In step 85, calculating a patent technology correlation index F of any technical system relative to another technical system according to the contact ratio; wherein, for the first technical system, FA=C3*A3+C2*A2+C1*A1,FBC3 × B3+ C2 × B2+ C1 × B1, C3, C2, and C1 are empirical constants, in this example, C3, C2, and C1 respectively represent correlation coefficients of the collision between the IPC subclass, major class, and minor class and the two systems, and their empirical values are 1, 2, and 3, respectively.
For the first technical system, FAA3+ C2 a2+ C1 a1 ═ C3, i.e., FA=C3*A3+C2*A2+C1*A1=1*26%+2*5%+3*0=36%。
For the second technical system, FBC3 × B3+ C2 × B2+ C1 × B1, i.e., FB=C3*B3+C2*B2+C1*B1=1*50%+2*10%+3*0=60%。
In step 86, calculating the patent conflict probability G of any technical system relative to another technical system according to the correlation index F; wherein.
GA=FA/(C3+C2+C1)=36%/(1+2+3)=6%。
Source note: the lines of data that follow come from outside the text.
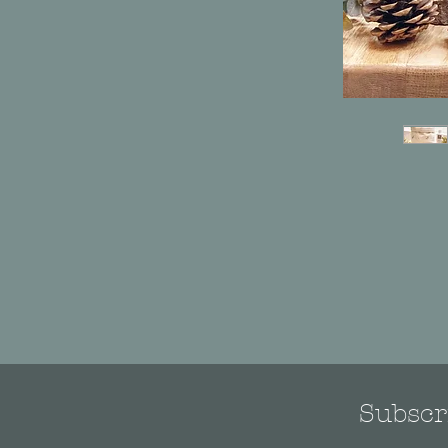
Subscri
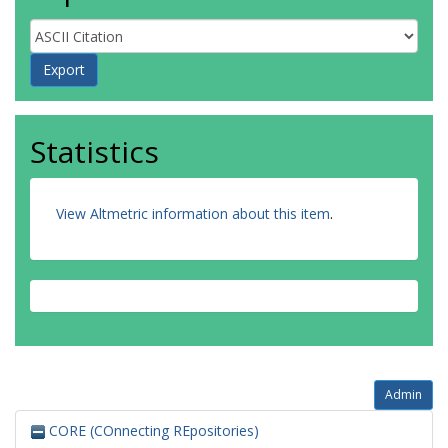
Statistics
View Altmetric information about this item
.
Admin
CORE (COnnecting REpositories)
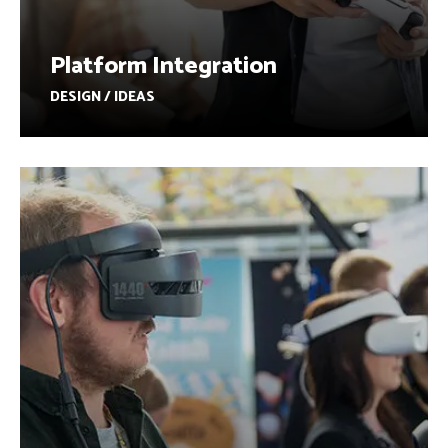
Platform Integration
DESIGN / IDEAS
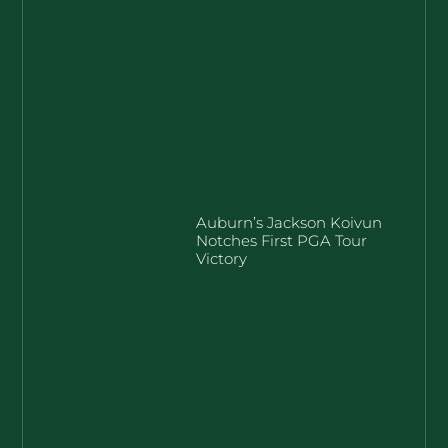
Auburn’s Jackson Koivun
Notches First PGA Tour
Victory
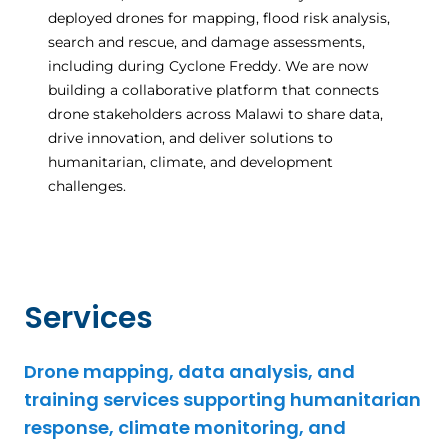
deployed drones for mapping, flood risk analysis,
search and rescue, and damage assessments,
including during Cyclone Freddy. We are now
building a collaborative platform that connects
drone stakeholders across Malawi to share data,
drive innovation, and deliver solutions to
humanitarian, climate, and development
challenges.
Services
Drone mapping, data analysis, and
training services supporting humanitarian
response, climate monitoring, and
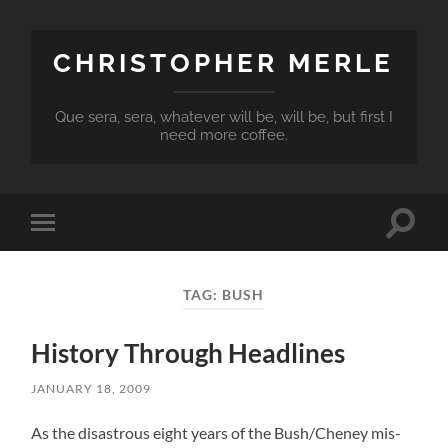
CHRISTOPHER MERLE
Que sera, sera, whatever will be, will be, but first I
need more coffee.
Toggle
Toggle
search
mobile
field
menu
TAG:
BUSH
History Through Headlines
JANUARY 18, 2009
As the disastrous eight years of the Bush/Cheney mis-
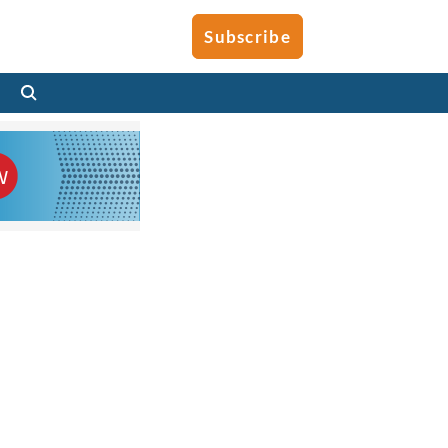
Subscribe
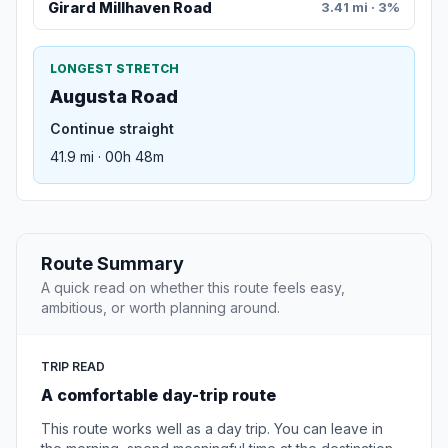
Girard Millhaven Road
3.41 mi · 3%
LONGEST STRETCH
Augusta Road
Continue straight
41.9 mi · 00h 48m
Route Summary
A quick read on whether this route feels easy,
ambitious, or worth planning around.
TRIP READ
A comfortable day-trip route
This route works well as a day trip. You can leave in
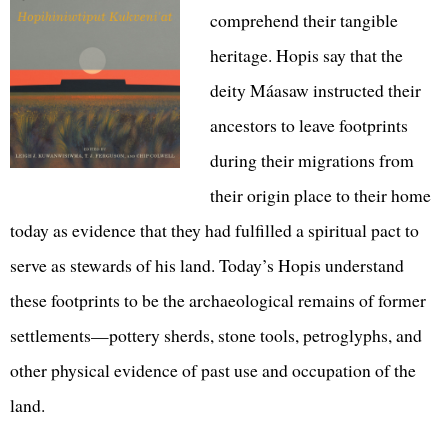
comprehend their tangible
heritage. Hopis say that the
deity Máasaw instructed their
ancestors to leave footprints
during their migrations from
their origin place to their home
today as evidence that they had fulfilled a spiritual pact to
serve as stewards of his land. Today’s Hopis understand
these footprints to be the archaeological remains of former
settlements—pottery sherds, stone tools, petroglyphs, and
other physical evidence of past use and occupation of the
land.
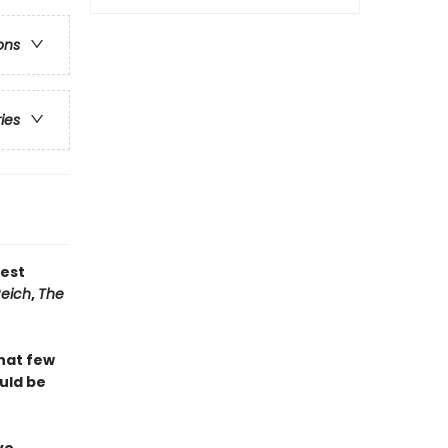
ons
ries
test
Reich
,
The
that few
ould be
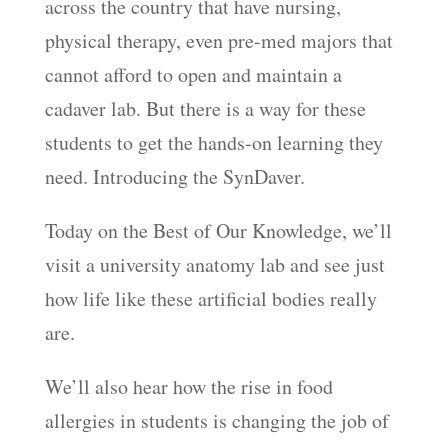
across the country that have nursing,
EMBED
physical therapy, even pre-med majors that
cannot afford to open and maintain a
cadaver lab. But there is a way for these
students to get the hands-on learning they
need. Introducing the SynDaver.
Today on the Best of Our Knowledge, we’ll
visit a university anatomy lab and see just
how life like these artificial bodies really
are.
We’ll also hear how the rise in food
allergies in students is changing the job of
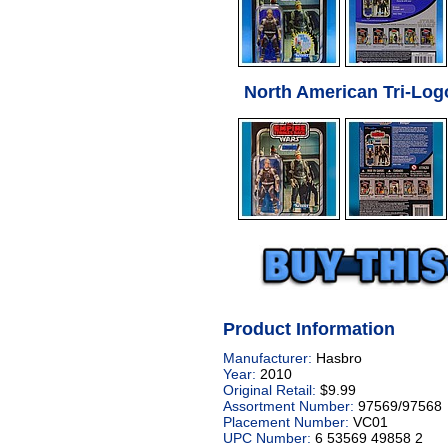
North American Tri-Log
Product Information
Manufacturer:
Hasbro
Year:
2010
Original Retail:
$9.99
Assortment Number:
97569/97568
Placement Number:
VC01
UPC Number:
6 53569 49858 2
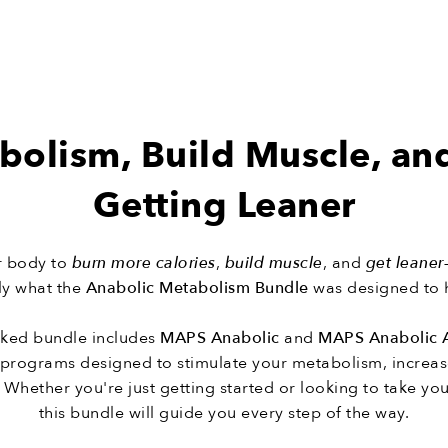
bolism, Build Muscle, an
Getting Leaner
ur body to
burn more calories
,
build muscle
, and
get leaner
tly what the
Anabolic Metabolism Bundle
was designed to 
cked bundle includes
MAPS Anabolic
and
MAPS Anabolic 
g programs designed to stimulate your metabolism, increas
 Whether you're just getting started or looking to take your
this bundle will guide you every step of the way.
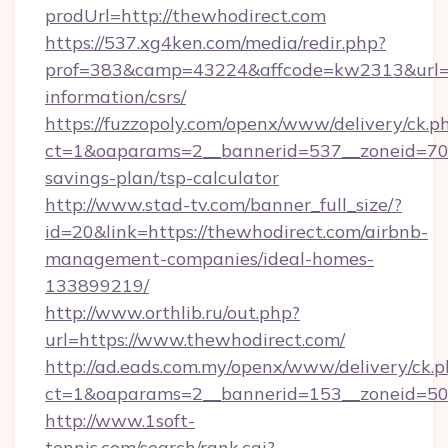
prodUrl=http://thewhodirect.com
https://537.xg4ken.com/media/redir.php?
prof=383&camp=43224&affcode=kw2313&url=htt
information/csrs/
https://fuzzopoly.com/openx/www/delivery/ck.p
ct=1&oaparams=2__bannerid=537__zoneid=70__
savings-plan/tsp-calculator
http://www.stad-tv.com/banner_full_size/?
id=20&link=https://thewhodirect.com/airbnb-
management-companies/ideal-homes-
133899219/
http://www.orthlib.ru/out.php?
url=https://www.thewhodirect.com/
http://ad.eads.com.my/openx/www/delivery/ck.
ct=1&oaparams=2__bannerid=153__zoneid=50_
http://www.1soft-
tennis.com/search/rank.cgi?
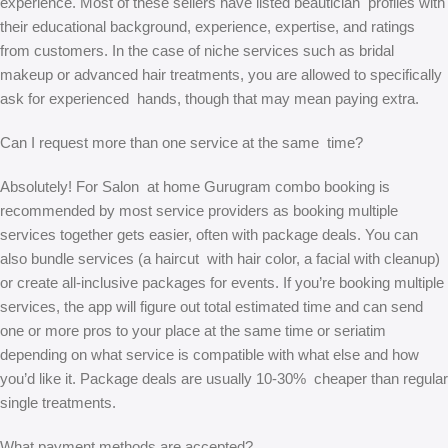
experience. Most of these sellers have listed beautician profiles with
their educational background, experience, expertise, and ratings
from customers. In the case of niche services such as bridal
makeup or advanced hair treatments, you are allowed to specifically
ask for experienced hands, though that may mean paying extra.
Can I request more than one service at the same time?
Absolutely! For Salon at home Gurugram combo booking is
recommended by most service providers as booking multiple
services together gets easier, often with package deals. You can
also bundle services (a haircut with hair color, a facial with cleanup)
or create all-inclusive packages for events. If you’re booking multiple
services, the app will figure out total estimated time and can send
one or more pros to your place at the same time or seriatim
depending on what service is compatible with what else and how
you’d like it. Package deals are usually 10-30% cheaper than regular
single treatments.
What payment methods are accepted?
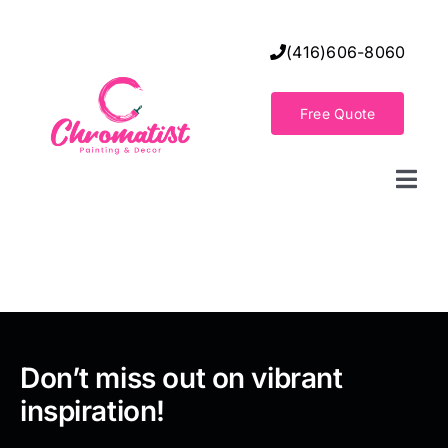
Skip
to
(416)606-8060
content
Free Quote
Togg
Navi
Home
Decorative Wall Finishes
Seamless Flooring Solution
Don’t miss out on vibrant
inspiration!
Decorative Finishes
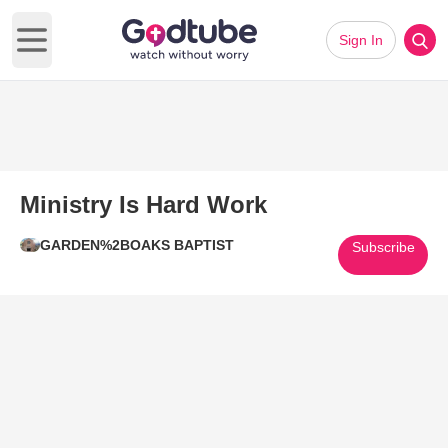
Sign In
Open main menu
Ministry Is Hard Work
GARDEN%2BOAKS BAPTIST
Subscribe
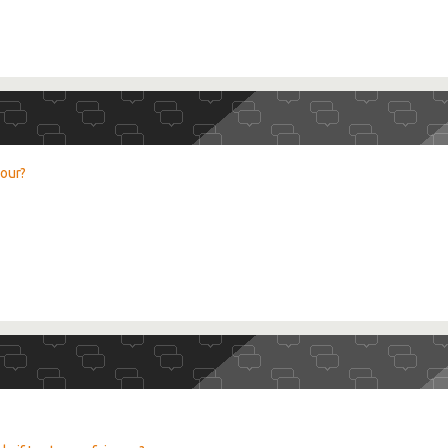
lour?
GAAs a similarity between the first technical system and the second technical system. GB=FB/(C3+C2+C1)=60%/(1+2+3)=10%。GBAs a similarity of the second technical system to the first technical system.
Wherein G isAIs the similarity index, G, of the target technical solution set A and the technical solution subset BBIs the similarity index of the technical solution subset B and the target technical solution set A.